ACTIVITY
Go through the records and restate them word for word, omitting images.

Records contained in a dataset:
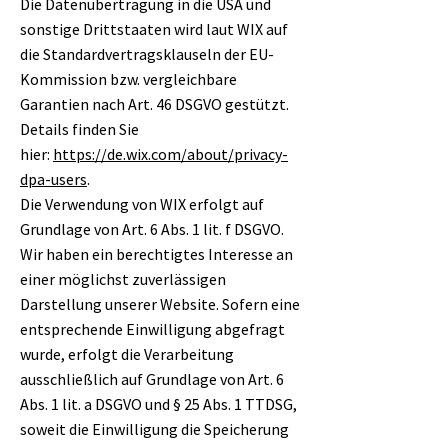
Die Datenübertragung in die USA und
sonstige Drittstaaten wird laut WIX auf
die Standardvertragsklauseln der EU-
Kommission bzw. vergleichbare
Garantien nach Art. 46 DSGVO gestützt.
Details finden Sie
hier:
https://de.wix.com/about/privacy-
dpa-users
.
Die Verwendung von WIX erfolgt auf
Grundlage von Art. 6 Abs. 1 lit. f DSGVO.
Wir haben ein berechtigtes Interesse an
einer möglichst zuverlässigen
Darstellung unserer Website. Sofern eine
entsprechende Einwilligung abgefragt
wurde, erfolgt die Verarbeitung
ausschließlich auf Grundlage von Art. 6
Abs. 1 lit. a DSGVO und § 25 Abs. 1 TTDSG,
soweit die Einwilligung die Speicherung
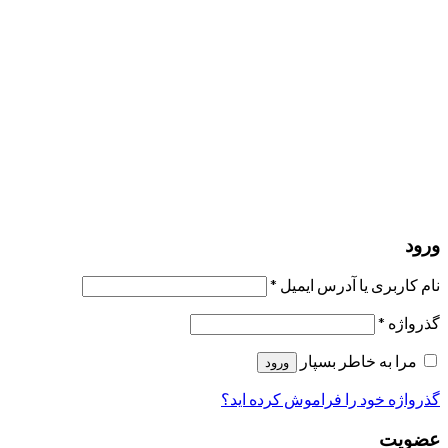
مرا به خاطر بسپار
ورود
عضویت
بازیابی کلمه عبور
ارسال لینک ریست
لینک بازنشانی رمز عبور ارسال شد
به ایمیل شما
بستن
درخواست شما ارسال شد
به محض اینکه درخواست شما تأیید شد،
یک ایمیل برای شما ارسال خواهیم کرد.
برو به پروفایل
حسابی ندارید؟
عضویت
ورود
رمز فراموش شده؟
ورود
نام کاربری یا آدرس ایمیل
*
گذرواژه
*
مرا به خاطر بسپار
ورود
گذرواژه خود را فراموش کرده اید؟
عضویت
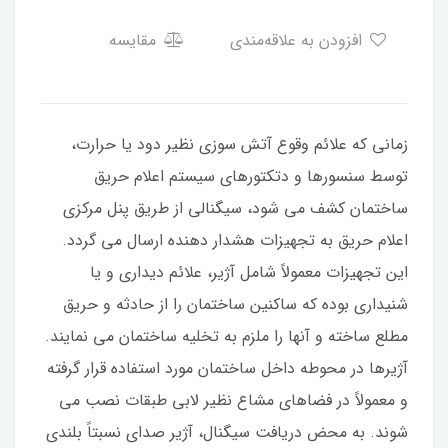
افزودن به علاقه‌مندی
مقایسه
زمانی که علائم وقوع آتش سوزی نظیر دود یا حرارت،
توسط سنسورها و دتکتورهای سیستم اعلام حریق
ساختمان کشف می شود، سیگنالی از طریق پنل مرکزی
اعلام حریق به تجهیزات هشدار دهنده ارسال می گردد.
این تجهیزات معمولاً شامل آژیر، علائم دیداری و یا
شنیداری بوده که ساکنین ساختمان را از حادثه و حریق
مطلع ساخته و آنها را ملزم به تخلیه ساختمان می نمایند.
آژیرها در محوطه داخل ساختمان مورد استفاده قرار گرفته
و معمولاً در فضاهای مشاع نظیر لابی طبقات نصب می
شوند. به محض دریافت سیگنال، آژیر صدای نسبتاً بلندی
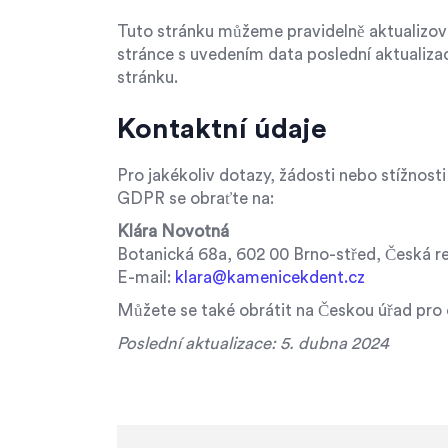
Tuto stránku můžeme pravidelně aktualizov
stránce s uvedením data poslední aktualiza
stránku.
Kontaktní údaje
Pro jakékoliv dotazy, žádosti nebo stížnosti
GDPR se obraťte na:
Klára Novotná
Botanická 68a, 602 00 Brno-střed, Česká r
E-mail:
klara@kamenicekdent.cz
Můžete se také obrátit na Českou úřad pro
Poslední aktualizace: 5. dubna 2024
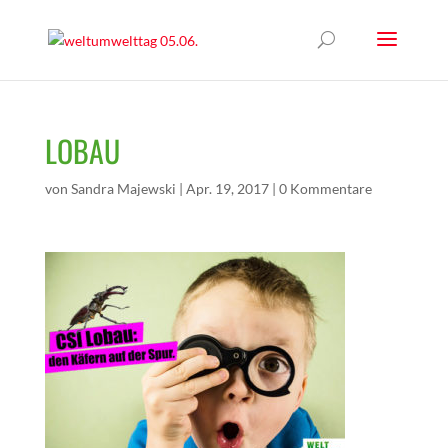
LOBAU
von
Sandra Majewski
|
Apr. 19, 2017
|
0 Kommentare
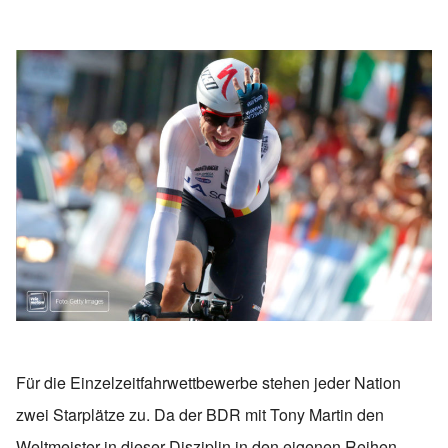
Für die Einzelzeitfahrwettbewerbe stehen jeder Nation
zwei Starplätze zu. Da der BDR mit Tony Martin den
Weltmeister in dieser Disziplin in den eigenen Reihen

OUTPUT FOR THIS TASK
Die Datenübertragung in die USA und
sonstige Drittstaaten wird laut WIX auf
die Standardvertragsklauseln der EU-
Kommission bzw. vergleichbare
Garantien nach Art. 46 DSGVO gestützt.
Details finden Sie
hier:
https://de.wix.com/about/privacy-
dpa-users
.
Die Verwendung von WIX erfolgt auf
Grundlage von Art. 6 Abs. 1 lit. f DSGVO.
Wir haben ein berechtigtes Interesse an
einer möglichst zuverlässigen
Darstellung unserer Website. Sofern eine
entsprechende Einwilligung abgefragt
wurde, erfolgt die Verarbeitung
ausschließlich auf Grundlage von Art. 6
Abs. 1 lit. a DSGVO und § 25 Abs. 1 TTDSG,
soweit die Einwilligung die Speicherung
مرا به خاطر بسپار
ورود
عضویت
بازیابی کلمه عبور
ارسال لینک ریست
لینک بازنشانی رمز عبور ارسال شد
به ایمیل شما
بستن
درخواست شما ارسال شد
به محض اینکه درخواست شما تأیید شد،
یک ایمیل برای شما ارسال خواهیم کرد.
برو به پروفایل
حسابی ندارید؟
عضویت
ورود
رمز فراموش شده؟
ورود
نام کاربری یا آدرس ایمیل
*
گذرواژه
*
مرا به خاطر بسپار
ورود
گذرواژه خود را فراموش کرده اید؟
عضویت
افزودن به علاقه‌مندی
مقایسه
زمانی که علائم وقوع آتش سوزی نظیر دود یا حرارت،
توسط سنسورها و دتکتورهای سیستم اعلام حریق
ساختمان کشف می شود، سیگنالی از طریق پنل مرکزی
اعلام حریق به تجهیزات هشدار دهنده ارسال می گردد.
این تجهیزات معمولاً شامل آژیر، علائم دیداری و یا
شنیداری بوده که ساکنین ساختمان را از حادثه و حریق
مطلع ساخته و آنها را ملزم به تخلیه ساختمان می نمایند.
آژیرها در محوطه داخل ساختمان مورد استفاده قرار گرفته
و معمولاً در فضاهای مشاع نظیر لابی طبقات نصب می
شوند. به محض دریافت سیگنال، آژیر صدای نسبتاً بلندی
Tuto stránku můžeme pravidelně aktualizov
stránce s uvedením data poslední aktualiza
stránku.
Kontaktní údaje
Pro jakékoliv dotazy, žádosti nebo stížnosti
GDPR se obraťte na:
Klára Novotná
Botanická 68a, 602 00 Brno-střed, Česká r
E-mail:
klara@kamenicekdent.cz
Můžete se také obrátit na Českou úřad pro
Poslední aktualizace: 5. dubna 2024
LOBAU
von
Sandra Majewski
|
Apr. 19, 2017
|
0 Kommentare
Für die Einzelzeitfahrwettbewerbe stehen jeder Nation
zwei Starplätze zu. Da der BDR mit Tony Martin den
Weltmeister in dieser Disziplin in den eigenen Reihen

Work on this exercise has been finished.